USC Gamecocks Baseball

February 7, 2013

Gamecocks count on a solid pair of plate protectors

With the 2013 Opening Day a week away, South Carolina's two catchers are back in the fold — Grayson Greiner for his sophomore season and Dante Rosenberg for his senior year — and again ready to supply USC with a pair of top-notch receivers.

Just before the start of last season’s NCAA baseball tournament, South Carolina catcher Grayson Greiner sustained a knee injury and had to undergo surgery.

Normally, losing a backstop good enough to make the SEC All-Freshman team would portend trouble for a team’s hopes of advancing.

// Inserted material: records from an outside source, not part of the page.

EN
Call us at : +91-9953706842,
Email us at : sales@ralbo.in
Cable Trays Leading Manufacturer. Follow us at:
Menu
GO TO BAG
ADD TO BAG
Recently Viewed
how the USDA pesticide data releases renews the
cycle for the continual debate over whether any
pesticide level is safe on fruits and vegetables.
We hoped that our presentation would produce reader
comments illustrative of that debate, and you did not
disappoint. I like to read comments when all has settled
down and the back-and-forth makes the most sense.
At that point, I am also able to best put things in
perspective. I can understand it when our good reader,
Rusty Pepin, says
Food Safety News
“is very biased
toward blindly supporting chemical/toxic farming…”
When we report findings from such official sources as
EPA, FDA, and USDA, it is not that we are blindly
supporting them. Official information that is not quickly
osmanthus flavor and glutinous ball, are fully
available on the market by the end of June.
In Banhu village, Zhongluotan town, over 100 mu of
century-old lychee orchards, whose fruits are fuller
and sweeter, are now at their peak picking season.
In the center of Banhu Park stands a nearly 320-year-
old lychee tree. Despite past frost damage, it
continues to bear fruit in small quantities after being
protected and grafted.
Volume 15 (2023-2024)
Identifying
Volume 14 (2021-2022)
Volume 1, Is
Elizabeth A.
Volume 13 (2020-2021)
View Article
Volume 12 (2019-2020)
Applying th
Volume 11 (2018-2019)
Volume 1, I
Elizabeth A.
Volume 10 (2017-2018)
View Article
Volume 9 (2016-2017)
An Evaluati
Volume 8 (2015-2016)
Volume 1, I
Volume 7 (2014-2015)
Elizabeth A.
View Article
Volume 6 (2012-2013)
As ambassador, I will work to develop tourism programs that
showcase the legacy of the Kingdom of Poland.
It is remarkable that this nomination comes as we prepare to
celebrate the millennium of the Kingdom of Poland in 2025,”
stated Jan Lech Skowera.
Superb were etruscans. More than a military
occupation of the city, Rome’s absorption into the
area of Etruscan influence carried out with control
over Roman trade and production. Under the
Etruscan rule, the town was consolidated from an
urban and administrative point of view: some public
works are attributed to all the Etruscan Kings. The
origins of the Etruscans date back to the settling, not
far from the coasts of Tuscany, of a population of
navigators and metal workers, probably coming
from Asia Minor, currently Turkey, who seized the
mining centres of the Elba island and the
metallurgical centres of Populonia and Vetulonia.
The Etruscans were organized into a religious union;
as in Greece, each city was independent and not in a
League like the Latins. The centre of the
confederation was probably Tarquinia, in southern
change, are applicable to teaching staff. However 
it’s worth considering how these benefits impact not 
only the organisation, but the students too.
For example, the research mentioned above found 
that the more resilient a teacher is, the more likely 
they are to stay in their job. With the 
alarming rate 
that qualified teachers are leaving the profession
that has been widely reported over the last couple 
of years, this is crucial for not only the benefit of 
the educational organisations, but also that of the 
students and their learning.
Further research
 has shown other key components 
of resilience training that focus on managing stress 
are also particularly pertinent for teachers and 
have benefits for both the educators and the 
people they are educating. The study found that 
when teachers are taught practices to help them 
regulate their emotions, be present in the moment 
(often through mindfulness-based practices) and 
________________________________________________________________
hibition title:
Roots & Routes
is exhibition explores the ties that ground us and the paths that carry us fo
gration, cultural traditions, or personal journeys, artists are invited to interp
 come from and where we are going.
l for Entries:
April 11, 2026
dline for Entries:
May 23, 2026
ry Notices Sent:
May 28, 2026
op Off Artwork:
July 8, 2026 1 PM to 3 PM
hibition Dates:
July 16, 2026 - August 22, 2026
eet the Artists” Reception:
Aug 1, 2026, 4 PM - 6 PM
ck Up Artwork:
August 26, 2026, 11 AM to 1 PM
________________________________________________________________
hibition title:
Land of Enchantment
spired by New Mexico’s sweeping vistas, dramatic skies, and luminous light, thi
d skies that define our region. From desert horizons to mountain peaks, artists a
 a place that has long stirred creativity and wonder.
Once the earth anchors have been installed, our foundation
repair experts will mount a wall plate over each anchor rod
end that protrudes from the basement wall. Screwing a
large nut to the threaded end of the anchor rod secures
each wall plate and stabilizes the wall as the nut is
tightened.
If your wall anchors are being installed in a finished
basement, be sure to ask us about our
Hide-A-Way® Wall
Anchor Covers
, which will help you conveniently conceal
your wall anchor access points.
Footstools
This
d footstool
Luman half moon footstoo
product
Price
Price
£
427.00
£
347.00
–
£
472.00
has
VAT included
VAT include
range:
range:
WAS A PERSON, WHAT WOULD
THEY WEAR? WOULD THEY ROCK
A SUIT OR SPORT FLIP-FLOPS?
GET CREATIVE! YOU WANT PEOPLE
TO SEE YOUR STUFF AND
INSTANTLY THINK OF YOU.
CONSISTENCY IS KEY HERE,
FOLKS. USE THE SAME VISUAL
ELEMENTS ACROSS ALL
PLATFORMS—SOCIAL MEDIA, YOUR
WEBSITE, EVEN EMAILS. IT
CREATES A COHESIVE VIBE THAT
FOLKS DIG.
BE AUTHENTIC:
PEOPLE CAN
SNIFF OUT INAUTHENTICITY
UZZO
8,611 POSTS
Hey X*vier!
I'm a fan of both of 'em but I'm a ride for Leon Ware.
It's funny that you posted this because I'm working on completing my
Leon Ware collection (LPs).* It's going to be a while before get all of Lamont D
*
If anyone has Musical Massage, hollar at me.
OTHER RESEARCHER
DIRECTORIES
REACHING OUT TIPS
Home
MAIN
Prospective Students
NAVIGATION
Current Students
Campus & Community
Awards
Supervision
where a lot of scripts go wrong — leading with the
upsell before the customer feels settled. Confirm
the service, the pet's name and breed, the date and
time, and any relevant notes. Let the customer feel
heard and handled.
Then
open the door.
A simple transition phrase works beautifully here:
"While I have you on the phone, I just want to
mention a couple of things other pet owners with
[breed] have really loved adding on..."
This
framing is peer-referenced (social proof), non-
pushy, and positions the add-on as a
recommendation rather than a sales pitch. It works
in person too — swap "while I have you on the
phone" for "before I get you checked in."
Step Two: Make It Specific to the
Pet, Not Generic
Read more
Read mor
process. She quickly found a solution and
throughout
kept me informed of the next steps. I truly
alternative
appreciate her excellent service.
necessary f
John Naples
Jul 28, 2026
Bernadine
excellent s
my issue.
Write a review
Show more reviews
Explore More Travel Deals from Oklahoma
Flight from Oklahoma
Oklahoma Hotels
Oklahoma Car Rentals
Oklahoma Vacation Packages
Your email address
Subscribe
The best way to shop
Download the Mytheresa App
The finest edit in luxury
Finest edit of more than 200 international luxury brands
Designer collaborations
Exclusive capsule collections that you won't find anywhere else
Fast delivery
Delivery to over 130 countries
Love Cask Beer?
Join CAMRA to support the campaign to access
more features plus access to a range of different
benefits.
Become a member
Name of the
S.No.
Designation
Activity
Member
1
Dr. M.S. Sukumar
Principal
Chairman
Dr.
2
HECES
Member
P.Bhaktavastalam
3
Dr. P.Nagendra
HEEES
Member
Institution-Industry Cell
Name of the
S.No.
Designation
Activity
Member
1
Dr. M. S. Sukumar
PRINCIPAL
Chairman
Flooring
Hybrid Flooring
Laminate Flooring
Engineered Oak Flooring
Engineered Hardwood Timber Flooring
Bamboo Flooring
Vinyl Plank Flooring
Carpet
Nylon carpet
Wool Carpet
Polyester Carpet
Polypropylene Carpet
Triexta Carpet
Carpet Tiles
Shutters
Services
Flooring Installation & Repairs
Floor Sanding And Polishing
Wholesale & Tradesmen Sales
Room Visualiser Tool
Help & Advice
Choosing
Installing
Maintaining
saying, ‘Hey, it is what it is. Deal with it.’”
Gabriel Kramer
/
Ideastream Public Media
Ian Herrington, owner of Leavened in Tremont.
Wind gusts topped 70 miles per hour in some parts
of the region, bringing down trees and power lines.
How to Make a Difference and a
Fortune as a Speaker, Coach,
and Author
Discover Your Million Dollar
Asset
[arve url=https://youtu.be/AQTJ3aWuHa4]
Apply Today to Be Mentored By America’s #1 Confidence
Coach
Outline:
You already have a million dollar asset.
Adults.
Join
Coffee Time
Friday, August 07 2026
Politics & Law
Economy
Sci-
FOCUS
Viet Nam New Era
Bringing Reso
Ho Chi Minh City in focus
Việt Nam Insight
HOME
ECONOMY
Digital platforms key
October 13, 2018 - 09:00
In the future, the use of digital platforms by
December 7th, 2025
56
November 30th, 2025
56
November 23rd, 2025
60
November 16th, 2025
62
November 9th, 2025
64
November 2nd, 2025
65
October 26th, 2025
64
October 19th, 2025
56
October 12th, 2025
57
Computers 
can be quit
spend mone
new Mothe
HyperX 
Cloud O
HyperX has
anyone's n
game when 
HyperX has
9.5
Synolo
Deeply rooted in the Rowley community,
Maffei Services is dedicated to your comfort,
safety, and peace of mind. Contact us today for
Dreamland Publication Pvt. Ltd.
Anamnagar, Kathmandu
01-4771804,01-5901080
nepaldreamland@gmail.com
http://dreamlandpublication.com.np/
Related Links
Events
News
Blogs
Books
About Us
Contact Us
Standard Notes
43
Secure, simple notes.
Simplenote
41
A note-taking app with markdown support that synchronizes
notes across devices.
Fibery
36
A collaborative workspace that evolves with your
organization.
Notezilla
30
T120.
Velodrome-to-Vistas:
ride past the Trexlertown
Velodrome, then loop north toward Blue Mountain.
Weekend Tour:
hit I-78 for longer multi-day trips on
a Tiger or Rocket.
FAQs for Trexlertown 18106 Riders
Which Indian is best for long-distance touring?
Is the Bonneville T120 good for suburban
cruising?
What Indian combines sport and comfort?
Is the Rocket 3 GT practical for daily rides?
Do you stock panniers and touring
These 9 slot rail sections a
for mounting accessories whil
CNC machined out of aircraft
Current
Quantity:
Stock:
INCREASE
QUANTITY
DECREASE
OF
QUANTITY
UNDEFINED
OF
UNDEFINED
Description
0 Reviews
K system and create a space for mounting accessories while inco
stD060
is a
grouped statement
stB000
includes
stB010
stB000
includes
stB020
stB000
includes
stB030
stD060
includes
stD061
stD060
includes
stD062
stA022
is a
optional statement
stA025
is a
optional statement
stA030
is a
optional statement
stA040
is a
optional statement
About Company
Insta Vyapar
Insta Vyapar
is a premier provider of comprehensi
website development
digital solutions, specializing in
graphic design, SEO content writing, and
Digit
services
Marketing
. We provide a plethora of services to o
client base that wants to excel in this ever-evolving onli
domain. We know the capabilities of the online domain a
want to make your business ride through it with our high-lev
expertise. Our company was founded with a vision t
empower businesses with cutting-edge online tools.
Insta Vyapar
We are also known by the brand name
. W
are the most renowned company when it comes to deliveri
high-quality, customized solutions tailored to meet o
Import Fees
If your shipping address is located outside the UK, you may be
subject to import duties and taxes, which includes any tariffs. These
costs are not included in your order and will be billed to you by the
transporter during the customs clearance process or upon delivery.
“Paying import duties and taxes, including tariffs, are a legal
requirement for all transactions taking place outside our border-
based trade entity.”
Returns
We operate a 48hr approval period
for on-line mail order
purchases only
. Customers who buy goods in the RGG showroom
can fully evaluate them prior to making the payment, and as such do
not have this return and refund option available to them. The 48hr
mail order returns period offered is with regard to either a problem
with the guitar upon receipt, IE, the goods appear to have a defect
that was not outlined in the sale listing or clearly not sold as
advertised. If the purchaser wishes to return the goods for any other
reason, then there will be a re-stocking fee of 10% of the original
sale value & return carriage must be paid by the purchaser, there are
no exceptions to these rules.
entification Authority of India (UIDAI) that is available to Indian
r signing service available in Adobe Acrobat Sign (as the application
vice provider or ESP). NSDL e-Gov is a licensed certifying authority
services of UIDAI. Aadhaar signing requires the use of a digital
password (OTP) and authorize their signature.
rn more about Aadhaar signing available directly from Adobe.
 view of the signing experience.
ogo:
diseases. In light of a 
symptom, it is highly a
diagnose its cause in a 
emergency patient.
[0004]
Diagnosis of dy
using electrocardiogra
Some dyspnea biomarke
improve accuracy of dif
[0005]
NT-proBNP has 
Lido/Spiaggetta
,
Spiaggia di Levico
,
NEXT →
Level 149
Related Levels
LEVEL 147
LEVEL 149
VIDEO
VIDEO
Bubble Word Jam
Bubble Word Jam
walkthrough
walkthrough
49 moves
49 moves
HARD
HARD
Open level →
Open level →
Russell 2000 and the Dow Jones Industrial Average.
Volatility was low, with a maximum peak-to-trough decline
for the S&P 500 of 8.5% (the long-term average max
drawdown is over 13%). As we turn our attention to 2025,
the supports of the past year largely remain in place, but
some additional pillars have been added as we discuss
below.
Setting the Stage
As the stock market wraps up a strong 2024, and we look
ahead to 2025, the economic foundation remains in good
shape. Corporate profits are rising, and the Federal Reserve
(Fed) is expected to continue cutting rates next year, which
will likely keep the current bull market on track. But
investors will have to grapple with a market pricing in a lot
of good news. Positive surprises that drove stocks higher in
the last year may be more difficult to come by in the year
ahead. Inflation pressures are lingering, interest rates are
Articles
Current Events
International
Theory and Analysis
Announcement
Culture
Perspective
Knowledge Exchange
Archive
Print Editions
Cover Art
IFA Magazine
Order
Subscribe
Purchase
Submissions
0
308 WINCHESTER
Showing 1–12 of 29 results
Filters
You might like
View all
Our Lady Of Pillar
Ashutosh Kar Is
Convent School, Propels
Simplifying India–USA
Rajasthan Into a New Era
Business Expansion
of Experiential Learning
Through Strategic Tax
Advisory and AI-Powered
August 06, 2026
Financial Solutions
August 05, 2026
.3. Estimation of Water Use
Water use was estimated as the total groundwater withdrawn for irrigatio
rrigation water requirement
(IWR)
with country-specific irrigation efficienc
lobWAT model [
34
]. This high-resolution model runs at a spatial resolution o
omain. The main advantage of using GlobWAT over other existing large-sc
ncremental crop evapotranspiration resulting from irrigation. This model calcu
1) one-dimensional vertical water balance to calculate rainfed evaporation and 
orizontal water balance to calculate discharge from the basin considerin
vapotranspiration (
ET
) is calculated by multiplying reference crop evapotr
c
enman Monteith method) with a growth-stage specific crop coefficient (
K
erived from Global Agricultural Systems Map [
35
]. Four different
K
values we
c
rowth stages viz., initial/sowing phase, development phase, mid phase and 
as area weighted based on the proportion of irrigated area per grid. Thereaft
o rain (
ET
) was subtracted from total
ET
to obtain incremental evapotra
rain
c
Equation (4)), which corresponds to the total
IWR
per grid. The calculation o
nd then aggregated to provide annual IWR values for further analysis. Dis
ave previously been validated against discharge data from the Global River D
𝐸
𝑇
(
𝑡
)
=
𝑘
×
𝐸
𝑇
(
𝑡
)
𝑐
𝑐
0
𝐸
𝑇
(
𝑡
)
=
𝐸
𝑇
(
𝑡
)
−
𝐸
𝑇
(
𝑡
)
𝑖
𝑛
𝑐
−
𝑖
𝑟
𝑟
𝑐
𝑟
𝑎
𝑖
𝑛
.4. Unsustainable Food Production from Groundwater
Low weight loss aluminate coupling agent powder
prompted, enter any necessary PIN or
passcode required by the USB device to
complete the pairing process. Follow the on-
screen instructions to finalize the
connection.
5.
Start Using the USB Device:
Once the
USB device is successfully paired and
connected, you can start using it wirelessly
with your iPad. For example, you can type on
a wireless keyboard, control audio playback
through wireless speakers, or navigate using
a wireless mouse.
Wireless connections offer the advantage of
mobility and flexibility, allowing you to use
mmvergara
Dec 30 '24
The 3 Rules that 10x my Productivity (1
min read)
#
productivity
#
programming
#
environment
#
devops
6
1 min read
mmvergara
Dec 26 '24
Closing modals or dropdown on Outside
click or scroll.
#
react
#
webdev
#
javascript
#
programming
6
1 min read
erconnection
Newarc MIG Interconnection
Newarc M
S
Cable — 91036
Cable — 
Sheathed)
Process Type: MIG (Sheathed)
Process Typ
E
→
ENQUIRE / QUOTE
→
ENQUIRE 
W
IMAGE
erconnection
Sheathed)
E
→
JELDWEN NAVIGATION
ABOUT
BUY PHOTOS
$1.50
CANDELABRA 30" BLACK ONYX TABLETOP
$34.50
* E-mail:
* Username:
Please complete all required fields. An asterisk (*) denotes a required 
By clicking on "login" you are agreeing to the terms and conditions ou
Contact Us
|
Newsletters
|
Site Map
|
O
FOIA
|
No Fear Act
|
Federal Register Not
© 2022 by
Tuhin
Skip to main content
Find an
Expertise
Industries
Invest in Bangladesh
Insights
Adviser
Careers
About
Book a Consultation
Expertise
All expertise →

The Gamecocks, however, turned to Dante Rosenberg, who performed brilliantly behind the plate while starting all three NCAA regional games, both Super Regional games, and the first two games of the College World Series before Greiner’s return to the starting lineup.

With the 2013 Opening Day a week away, both catchers are back in the fold — Greiner for his sophomore season and Rosenberg for his senior season — and again ready to supply USC with a pair of top-notch receivers.

“We’re extremely lucky having those two guys behind the plate. Both of them could start on almost any team in the country,” said USC assistant coach Sammy Esposito, who coaches the catchers. “It’s a great thing to have two of the top defensive catchers, not just in the league but in the country. You sit one, whoever it is, and there’s no drop-off defensively.”

Both get the job done despite have very different frames. Greiner stands 6-foot-5 and carries 210 pounds, while Rosenberg is 5-11, 180. But they’re adept in all areas of the game on the defensive side.

“The pitchers love throwing to both of them. Pitchers can be picky about just wanting their (favorite) guy to catch, but both of them receive the ball extremely well, block (balls) exceptionally, and throw very well,” Esposito said.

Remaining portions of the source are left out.